"Basically, I'm not tactful," confided William Goldman in the course of John Brady's invaluable book, "The Craft of the Screenwriter," a collection of six interviews with prominent movie dramatists published last year by Simon and Schuster. Goldman certainly confirms this prickly self-appraisal in the opening installment of the PBS mini-series "Screenwriters/Word Into Image," an intriguing but sketchy survey of the work and working problems of six movie dramatists which begins today at 10 p.m. on Channel 26.

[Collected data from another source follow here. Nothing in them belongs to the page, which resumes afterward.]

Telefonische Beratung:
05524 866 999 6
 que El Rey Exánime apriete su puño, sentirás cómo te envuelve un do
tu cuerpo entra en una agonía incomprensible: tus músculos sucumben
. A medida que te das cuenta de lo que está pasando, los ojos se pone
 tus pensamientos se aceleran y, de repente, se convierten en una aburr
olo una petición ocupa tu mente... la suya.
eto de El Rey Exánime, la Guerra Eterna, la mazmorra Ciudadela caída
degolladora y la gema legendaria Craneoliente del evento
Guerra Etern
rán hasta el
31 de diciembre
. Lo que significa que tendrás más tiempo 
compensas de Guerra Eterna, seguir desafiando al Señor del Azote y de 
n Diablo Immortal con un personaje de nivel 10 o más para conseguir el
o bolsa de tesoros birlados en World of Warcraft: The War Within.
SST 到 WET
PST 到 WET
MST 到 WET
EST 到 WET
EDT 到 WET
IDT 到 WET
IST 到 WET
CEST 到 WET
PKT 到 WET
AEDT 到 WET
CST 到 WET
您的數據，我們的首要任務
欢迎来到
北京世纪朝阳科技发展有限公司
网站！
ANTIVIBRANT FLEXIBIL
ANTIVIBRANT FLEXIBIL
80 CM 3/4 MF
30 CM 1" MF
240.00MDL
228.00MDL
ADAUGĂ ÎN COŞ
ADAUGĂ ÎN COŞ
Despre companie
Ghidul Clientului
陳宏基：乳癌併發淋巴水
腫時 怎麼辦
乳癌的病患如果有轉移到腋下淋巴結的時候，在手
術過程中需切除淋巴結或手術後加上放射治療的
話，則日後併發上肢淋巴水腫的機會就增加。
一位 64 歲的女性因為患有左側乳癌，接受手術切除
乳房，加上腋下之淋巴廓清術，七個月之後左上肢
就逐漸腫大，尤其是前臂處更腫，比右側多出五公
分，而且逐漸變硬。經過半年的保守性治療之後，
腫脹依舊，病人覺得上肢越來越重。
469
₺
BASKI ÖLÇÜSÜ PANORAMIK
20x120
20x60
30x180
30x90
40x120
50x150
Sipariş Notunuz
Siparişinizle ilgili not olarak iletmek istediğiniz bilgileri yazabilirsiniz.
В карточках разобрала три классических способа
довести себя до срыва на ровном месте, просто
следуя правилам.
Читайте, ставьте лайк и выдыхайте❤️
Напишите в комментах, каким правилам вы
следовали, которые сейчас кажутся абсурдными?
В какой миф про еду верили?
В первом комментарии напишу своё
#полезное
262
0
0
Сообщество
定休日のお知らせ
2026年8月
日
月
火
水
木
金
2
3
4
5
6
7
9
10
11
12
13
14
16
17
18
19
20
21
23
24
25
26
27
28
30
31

Nervously adjusting a long, droopy mustache and barely keeping his voice from breaking the shrill barrier, Goldman shares some exasperated recollections, trade secrets and beefs (encompassed by the unifying complaint "nobody knows anything") with invisible, unheard interviewers -- presumably coproducers Frieda Lee Mock and Terry Sanders.

"Screenplays are structure, that's all they are," Goldman says in the wake of a clip from "Butch Cassidy & the Sundance Kid" -- the overused jumping-into-the-rapids scene.

Mock and Sanders have structured their half-hour portraits (with Goldman, Paul Mazursky, the late Eleanor Perry, Neil Simon, Carl Foreman and Robert Towne), around three or four excerpts, sometimes eloquent and sometimes not, from the subjects' backlog of screen credits, interspersed with first-person commentary meant to cover biographical and professional reflections.

The most flattering Goldman clip turns out to be the first suspicious newsroom encounter between Robert Redford and Dustin Hoffman in "All the President's Men." The producers also include some strenuous moments from "Marathon Man" that certainly can be said to originate with Goldman, since he wrote both the novel and screenplay, but seem to owe more to director, photographer and cutter for their sensationalistic impact in the finished film. When the selection process diverges from scenes that have little to do with character exploration or essential dramatic structuring, it seems fair to conclude that "Words Into Image" has misplaced the screenwriter's most important contributions -- and failed to pay sufficient attention to the first witness.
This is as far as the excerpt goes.